Entramos em contato com a Corrente Sonora Primordial através das três atividades anímicas: PENSAR, SENTIR E QUERER. Por meio do ritmo respiratório o canto passa por três fases.
Temos que entrar num ritmo respiratório. O gesto da admiração guia a nossa inspiração. O impulso expressivo guia a nossa expiração. Precisamos encontrar harmonia entre dois gestos: inalar a voz e projetar a voz. O diafragma e o líquor cérebro espinhal participam ativamente desse processo. A voz então pode se conectar com a Corrente Sonora. Nesse caminho se reconhece diferentes etapas. Quando a voz se revela espiritualmente, esta Corrente Sonora Primordial alcança o seu objetivo e “esquecemos” a respiração.
É primeiro através do PENSAR, que alcançamos este objetivo. E como se pode verificar o pensar dentro do canto para conseguir direcionar o tom? Cada fonema é uma individualidade. Cada tom é um indivíduo. Torna-se assim um objetivo de direcionamento do som. Para colocar no lugar em que ele deveria ficar, precisamos da nossa capacidade de concentração e de imaginação (pensamento e imagem) e precisamos da ajuda do fluxo aéreo.

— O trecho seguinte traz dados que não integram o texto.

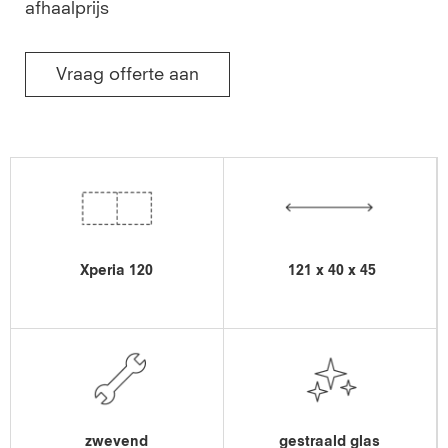
afhaalprijs
Vraag offerte aan
Xperia 120
121 x 40 x 45
zwevend
gestraald glas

Trabalhamos com o elemento SENTIR na colocação da voz, na percepção da temperatura, da qualidade do som que cantamos e da dinâmica: isto tem a ver com o sentir. Sentimos que “estouram os tímpanos” e sentimos como vibração total. As vogais são manifestações da alma (vibrações anímicas, de dentro para fora), que expressam o que o homem sente. As consoantes são manifestações cósmicas formativas, as duas juntas atuam de maneira mais intensa: forma, fluxo e expressão. A natureza absorve as consoantes (de fora para dentro).
Este é o próprio campo da ressonância. Nele experimentamos a dinâmica, de como podemos crescer e ampliar o som. Sentimos que temos talento natural, mas se esse talento (o canto) não recebe um direcionamento, corre o risco de se perder. Nessa fase usamos muito os músculos e ampliamos a respiração.

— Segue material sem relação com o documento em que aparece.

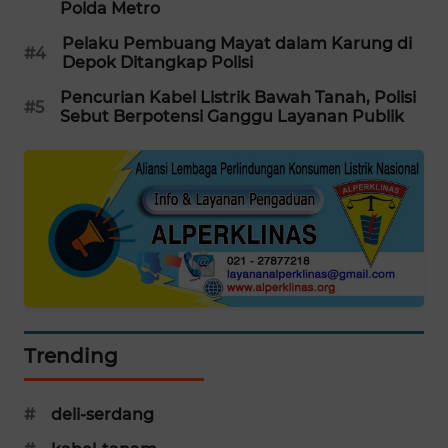
Polda Metro
MAWAKA
Pelaku Pembuang Mayat dalam Karung di
#4
ID
Depok Ditangkap Polisi
Pencurian Kabel Listrik Bawah Tanah, Polisi
#5
MARTABAT
Sebut Berpotensi Ganggu Layanan Publik
NET
PLN
WATCH
MKLI
LPKKI
Trending
LKKI
#
deli-serdang
KOPEKLIN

O QUERER atua fortemente, mas no sentido de um controle e calma total, onde só a música deve se manifestar. Para conseguir este momento é necessário exercitar-se com “NG-NG-NG”: esse som é pontual como um momento de meditação. De um ponto acima da cabeça (central) que é o ponto de ligação com a Corrente Sonora Primordial, esse tom vai jorrar diretamente no Plexo Solar. Normalmente só se alcança a 3ª Fase devidamente, após ter trabalhado muito com as Fases 1 e 2.
“Cantar é um ato espiritual que se expressa pelo campo emocional, o corpo físico é o seu instrumento para se tornar audível”. Meca Vargas – cantoterapeuta pela Escola Desvendar da Voz, SP – Brasil.